● **Problem to solve**
Report each line from the data below that holds the word "battery".

====== Exercise materials ======

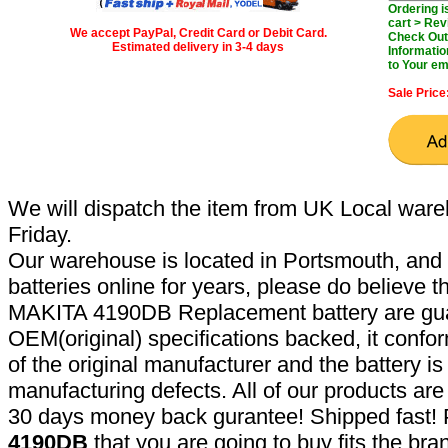
Ordering 
cart > Rev
We accept PayPal, Credit Card or Debit Card.
Check Out 
Estimated delivery in 3-4 days
Informatio
to Your em
Sale Price
We will dispatch the item from UK Local ware
Friday.
Our warehouse is located in Portsmouth, and 
batteries online for years, please do believe t
MAKITA 4190DB Replacement battery are gua
OEM(original) specifications backed, it confor
of the original manufacturer and the battery is
manufacturing defects. All of our products ar
30 days money back gurantee! Shipped fast! 
4190DB
that you are going to buy fits the br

======

● **Response to the exercise**
MAKITA 4190DB Replacement battery are gua
of the original manufacturer and the battery is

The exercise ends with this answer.